🤖 AI Summary
To address weak motion controllability in text-to-video generation, this paper proposes a training-free directional motion control framework. Methodologically, it introduces a plug-and-play Directional Motion Control module for precise trajectory guidance and, for the first time in diffusion-based video generation, incorporates a RAFT-based Motion Intensity Modulator to jointly decouple and regulate motion direction and intensity. The approach integrates diffusion modeling, cross-attention mechanisms, text-video conditional generation, and explicit motion feature injection. Experiments demonstrate state-of-the-art motion controllability across multiple benchmarks: trajectory alignment error is reduced by 37%, motion intensity supports five-level fine-grained adjustment, and inference speed is accelerated by 8.2× compared to fine-tuning-based alternatives.
📝 Abstract
Recent advancements in diffusion models have shown great promise in producing high-quality video content. However, efficiently training video diffusion models capable of integrating directional guidance and controllable motion intensity remains a challenging and under-explored area.

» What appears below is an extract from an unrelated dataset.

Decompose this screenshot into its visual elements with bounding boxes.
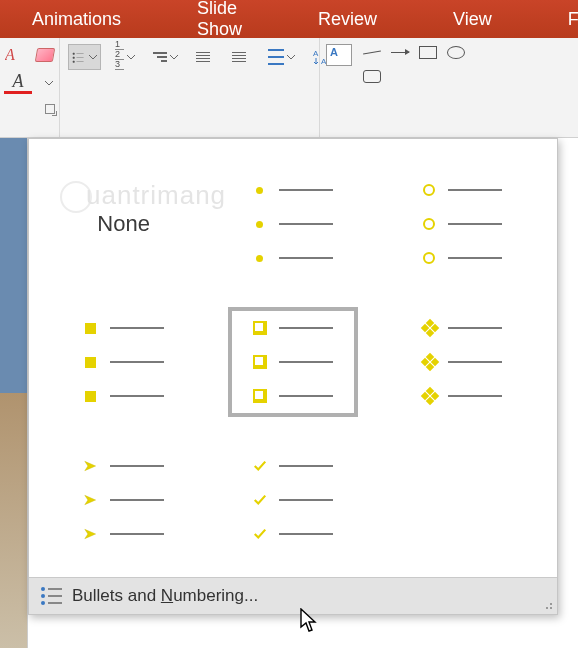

To tackle these challenges, this paper introduces Mojito, a diffusion model that incorporates both motion trajectory and intensity control for text-to-video generation. Specifically, Mojito features a Directional Motion Control (DMC) module that leverages cross-attention to efficiently direct the generated object's motion without training, alongside a Motion Intensity Modulator (MIM) that uses optical flow maps generated from videos to guide varying levels of motion intensity. Extensive experiments demonstrate Mojito's effectiveness in achieving precise trajectory and intensity control with high computational efficiency, generating motion patterns that closely match specified directions and intensities, providing realistic dynamics that align well with natural motion in real-world scenarios.